Airport Covid testing could start within weeks, says Heathrow chief


Covid testing for passengers arriving in the UK could begin within weeks, according to Heathrow chief executive John Holland-Kaye. The airport has been told by Boris Johnson that the government is aiming to begin trials by mid-October, with the potential for a New York-London route opening by the end of November.

The model is expected to use the two-test approach for those arriving from high-risk countries. In a system that would effectively cut the current 14-day quarantine at least in half, passengers will take one test before departure, and another five or seven days after arrival.
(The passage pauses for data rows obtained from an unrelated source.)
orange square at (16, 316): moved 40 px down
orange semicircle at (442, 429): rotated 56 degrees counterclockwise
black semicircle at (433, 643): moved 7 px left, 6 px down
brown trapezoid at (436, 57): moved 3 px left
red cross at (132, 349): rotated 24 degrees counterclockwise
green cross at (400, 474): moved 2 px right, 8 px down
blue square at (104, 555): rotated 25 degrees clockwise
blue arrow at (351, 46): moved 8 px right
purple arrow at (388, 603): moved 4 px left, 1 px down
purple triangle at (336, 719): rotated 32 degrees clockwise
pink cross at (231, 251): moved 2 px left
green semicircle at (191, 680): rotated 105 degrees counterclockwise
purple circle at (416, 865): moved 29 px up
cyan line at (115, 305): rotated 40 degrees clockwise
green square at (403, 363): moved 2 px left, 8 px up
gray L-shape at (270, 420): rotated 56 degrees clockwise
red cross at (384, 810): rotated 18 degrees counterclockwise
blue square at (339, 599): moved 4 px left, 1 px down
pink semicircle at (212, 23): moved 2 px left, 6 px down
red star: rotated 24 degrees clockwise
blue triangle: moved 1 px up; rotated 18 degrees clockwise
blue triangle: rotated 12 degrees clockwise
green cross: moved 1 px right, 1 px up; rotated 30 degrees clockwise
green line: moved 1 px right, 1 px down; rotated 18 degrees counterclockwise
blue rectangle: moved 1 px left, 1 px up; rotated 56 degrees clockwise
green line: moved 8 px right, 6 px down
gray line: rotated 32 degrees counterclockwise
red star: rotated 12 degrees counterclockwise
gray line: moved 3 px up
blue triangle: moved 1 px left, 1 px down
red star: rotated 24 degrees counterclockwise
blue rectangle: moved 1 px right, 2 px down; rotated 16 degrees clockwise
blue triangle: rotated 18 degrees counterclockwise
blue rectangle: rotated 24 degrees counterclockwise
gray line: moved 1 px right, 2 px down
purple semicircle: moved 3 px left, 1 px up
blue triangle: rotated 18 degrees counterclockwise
Speaking during a Travel Weekly webcast, Holland-Kaye said that following successful trials, the resumption of flights between New York and London, one of the world’s busiest routes, would be “entirely feasible” by Thanksgiving (26 November). This would rely on the UK and US governments agreeing to a pilot project, which could then be rolled out to other countries with the aim of creating an “international standard”.

“We’ve heard from the prime minister that he hopes to go to a trial in the second half of October,” Holland-Kaye said. “It would take a couple of weeks to put into practice, but if we get good results, there is no reason we shouldn’t be able to extend it. It’s possible that in the first or second quarter of next year, we’ll see ‘rapid point-of-care’ tests becoming more normal.” US SPREAD GOOD NEWS!